What’s the difference between bearing witness and indulging in voyeurism? “Allen v. Farrow,” HBO’s new documentary about director Woody Allen and actress Mia Farrow, raises that question — or at least it ought to.

The four-part series is unlikely to change anyone’s mind about whether Allen sexually abused his adopted daughter, Dylan Farrow, or about the morality of Allen’s relationship with Farrow’s daughter, Soon-Yi Previn. (Allen and Previn, who were not interviewed for the documentary, called the allegations against Allen “categorically false.”) These controversies have been publicly litigated for 28 years, time in which norms about how to treat survivors and how to weigh genius against bad or even criminal behavior have changed substantially.

But watching the documentary feels like taking a moral stress test: At every turn, it challenges the viewer — even one who believes in the power of personal narratives to change the world — to examine whether they’re learning something enlightening or just rummaging around in someone else’s pain.

I believe, as critic Lauren Oyler has written, that “we need to restore the actual violence” to sexual assault and that unflinching depictions of the aftermath of sex crimes can awaken the conscience. Contrary to observers who condemned the portrayal of rape in “Game of Thrones” as exploitative and unnecessary, I have defended it as part of the story’s argument about the omnipresence of sexual violence. The vivid testimonies of women who were attacked by movie producer Harvey Weinstein were crucial to piercing the impunity that long protected him and other powerful offenders.

For a generation of cinephiles and activists who didn’t live through the initial media coverage of the allegation against Allen, “Allen v. Farrow” may be a galvanizing event like Lifetime’s “Surviving R. Kelly” or HBO’s Michael Jackson documentary, “Leaving Neverland.” Certainly, it’s powerful to see Dylan Farrow take center stage in her own story. Moments like her meeting with the prosecutor who declined to press charges against Allen on the grounds that a trial might retraumatize Dylan show how hard those decisions can be, and how difficult it is to predict their long-term implications.

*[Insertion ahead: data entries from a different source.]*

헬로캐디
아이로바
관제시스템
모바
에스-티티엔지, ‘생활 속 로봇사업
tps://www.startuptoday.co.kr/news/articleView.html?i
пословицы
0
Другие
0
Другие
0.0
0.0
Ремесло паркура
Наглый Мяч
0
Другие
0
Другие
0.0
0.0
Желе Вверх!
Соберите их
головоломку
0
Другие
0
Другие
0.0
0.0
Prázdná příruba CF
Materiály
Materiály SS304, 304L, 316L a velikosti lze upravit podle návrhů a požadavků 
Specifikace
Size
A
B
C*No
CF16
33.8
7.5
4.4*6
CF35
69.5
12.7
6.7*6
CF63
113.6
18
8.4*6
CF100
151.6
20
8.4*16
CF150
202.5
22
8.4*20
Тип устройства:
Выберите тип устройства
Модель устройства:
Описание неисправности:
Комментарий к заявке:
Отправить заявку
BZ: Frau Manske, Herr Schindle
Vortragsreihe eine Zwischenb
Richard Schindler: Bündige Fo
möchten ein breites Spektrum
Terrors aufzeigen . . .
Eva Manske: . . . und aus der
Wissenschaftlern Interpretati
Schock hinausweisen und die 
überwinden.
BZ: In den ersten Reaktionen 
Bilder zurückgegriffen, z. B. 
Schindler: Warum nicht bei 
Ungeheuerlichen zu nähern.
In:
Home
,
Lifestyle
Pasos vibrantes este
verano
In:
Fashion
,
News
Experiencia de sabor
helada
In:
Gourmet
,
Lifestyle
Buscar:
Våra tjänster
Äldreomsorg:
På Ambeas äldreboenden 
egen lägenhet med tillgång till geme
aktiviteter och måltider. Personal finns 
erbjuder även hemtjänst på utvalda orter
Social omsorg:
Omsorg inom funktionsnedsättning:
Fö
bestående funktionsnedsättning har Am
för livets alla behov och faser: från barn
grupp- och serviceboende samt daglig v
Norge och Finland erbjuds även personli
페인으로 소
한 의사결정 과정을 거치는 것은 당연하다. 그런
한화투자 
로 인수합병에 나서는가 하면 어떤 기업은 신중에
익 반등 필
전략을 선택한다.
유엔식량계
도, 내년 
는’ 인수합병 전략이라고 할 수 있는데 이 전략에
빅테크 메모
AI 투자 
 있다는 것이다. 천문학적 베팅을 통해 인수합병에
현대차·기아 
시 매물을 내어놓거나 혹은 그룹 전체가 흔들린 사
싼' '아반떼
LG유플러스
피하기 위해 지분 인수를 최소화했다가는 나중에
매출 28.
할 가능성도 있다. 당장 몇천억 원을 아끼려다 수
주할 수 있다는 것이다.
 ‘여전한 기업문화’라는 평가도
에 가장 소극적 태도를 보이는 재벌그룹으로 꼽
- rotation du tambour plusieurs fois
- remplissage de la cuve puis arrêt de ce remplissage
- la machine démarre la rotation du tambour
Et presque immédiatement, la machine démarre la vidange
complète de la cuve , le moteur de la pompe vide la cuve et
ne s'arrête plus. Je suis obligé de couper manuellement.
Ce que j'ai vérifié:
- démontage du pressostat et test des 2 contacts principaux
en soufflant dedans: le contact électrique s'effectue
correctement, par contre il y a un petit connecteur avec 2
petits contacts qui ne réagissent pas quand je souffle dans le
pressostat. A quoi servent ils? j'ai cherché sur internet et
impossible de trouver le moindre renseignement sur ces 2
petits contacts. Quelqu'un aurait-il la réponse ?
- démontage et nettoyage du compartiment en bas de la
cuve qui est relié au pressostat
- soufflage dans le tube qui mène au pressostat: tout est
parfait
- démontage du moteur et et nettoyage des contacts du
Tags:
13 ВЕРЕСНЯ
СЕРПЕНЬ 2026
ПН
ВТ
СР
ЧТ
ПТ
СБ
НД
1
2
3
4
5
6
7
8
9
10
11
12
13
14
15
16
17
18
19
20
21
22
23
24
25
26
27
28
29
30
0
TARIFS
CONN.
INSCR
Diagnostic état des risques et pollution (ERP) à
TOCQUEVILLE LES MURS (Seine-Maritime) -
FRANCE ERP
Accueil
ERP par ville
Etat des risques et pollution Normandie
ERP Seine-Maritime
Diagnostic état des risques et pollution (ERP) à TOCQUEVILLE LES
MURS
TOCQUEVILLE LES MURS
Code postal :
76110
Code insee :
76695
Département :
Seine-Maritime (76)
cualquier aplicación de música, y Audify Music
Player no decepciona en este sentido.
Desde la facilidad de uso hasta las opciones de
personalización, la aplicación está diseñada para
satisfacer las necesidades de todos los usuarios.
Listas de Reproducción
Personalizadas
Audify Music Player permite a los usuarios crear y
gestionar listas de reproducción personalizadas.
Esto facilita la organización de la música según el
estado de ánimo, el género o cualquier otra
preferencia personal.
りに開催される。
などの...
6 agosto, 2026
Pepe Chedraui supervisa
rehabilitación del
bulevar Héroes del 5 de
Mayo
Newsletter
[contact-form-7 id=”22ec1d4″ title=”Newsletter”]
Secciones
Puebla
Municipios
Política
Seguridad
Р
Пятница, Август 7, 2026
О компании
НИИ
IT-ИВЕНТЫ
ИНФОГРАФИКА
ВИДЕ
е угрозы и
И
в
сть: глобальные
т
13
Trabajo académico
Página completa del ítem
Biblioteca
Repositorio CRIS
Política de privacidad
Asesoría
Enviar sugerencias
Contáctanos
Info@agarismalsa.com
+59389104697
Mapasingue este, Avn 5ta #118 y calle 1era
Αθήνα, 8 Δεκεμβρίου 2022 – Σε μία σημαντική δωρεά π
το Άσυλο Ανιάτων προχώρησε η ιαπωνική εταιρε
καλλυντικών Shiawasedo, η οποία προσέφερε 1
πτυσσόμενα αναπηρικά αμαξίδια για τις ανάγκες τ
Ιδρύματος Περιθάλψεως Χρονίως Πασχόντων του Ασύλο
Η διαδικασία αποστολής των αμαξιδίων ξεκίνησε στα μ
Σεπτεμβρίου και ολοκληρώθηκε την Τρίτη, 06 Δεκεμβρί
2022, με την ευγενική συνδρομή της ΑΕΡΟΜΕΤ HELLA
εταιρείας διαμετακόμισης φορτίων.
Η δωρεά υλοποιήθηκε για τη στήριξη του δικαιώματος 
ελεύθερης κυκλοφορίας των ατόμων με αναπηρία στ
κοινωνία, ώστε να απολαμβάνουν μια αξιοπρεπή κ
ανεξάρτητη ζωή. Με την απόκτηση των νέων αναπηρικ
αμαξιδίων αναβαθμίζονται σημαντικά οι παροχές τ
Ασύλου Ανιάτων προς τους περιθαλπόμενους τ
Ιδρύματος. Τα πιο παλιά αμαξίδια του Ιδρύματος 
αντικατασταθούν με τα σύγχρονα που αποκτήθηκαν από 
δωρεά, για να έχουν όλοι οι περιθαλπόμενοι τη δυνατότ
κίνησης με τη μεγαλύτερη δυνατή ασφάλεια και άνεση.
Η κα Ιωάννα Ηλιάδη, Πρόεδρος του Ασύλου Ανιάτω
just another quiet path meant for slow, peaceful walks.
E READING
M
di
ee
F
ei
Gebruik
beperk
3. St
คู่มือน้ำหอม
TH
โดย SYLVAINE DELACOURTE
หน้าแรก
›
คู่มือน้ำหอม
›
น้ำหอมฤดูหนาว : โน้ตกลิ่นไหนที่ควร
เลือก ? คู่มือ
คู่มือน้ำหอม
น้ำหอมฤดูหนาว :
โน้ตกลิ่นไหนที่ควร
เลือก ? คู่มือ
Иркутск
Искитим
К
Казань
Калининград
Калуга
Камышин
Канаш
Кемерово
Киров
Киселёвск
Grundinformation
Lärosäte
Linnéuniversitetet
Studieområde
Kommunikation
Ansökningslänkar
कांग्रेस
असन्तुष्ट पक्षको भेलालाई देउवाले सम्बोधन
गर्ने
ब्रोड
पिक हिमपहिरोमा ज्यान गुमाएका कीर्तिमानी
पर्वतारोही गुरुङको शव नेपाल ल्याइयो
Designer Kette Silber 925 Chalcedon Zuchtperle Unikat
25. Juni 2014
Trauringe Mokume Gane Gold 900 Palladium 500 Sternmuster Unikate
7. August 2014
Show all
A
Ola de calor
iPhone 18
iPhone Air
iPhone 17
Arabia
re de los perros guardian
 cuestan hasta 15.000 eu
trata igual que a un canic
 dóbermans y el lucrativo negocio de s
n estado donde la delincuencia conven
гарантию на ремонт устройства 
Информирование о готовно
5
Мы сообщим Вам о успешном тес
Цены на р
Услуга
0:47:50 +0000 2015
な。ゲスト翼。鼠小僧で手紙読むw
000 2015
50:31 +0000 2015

And yet, “Allen v. Farrow” repeatedly gave me the sense that I was prying into places that were revealing but not illuminating.

Directors Kirby Dick and Amy Ziering, who have made documentaries about sexual violence in the military, on college campuses and in the movie industry, got access to two sets of material that are particularly disturbing. The first is Mia Farrow’s trove of home movies, including the video in which Dylan alleges that Allen molested her. The second is a series of 1992 phone calls between Allen and Mia Farrow that she recorded with help from her son Fletcher Previn, because she believed Allen was taping her. The filmmakers say their research proves Mia Farrow’s suspicions were correct; some of the audio in the series is drawn from Allen’s recordings, which they obtained from previously sealed court records.

The video of Dylan confiding in her mother about what she said happened with Allen has long been treated as a crucial piece of evidence; Vanity Fair’s Maureen Orth reported in 1992 that Fox Channel 5 in New York obtained the recording but did not air it.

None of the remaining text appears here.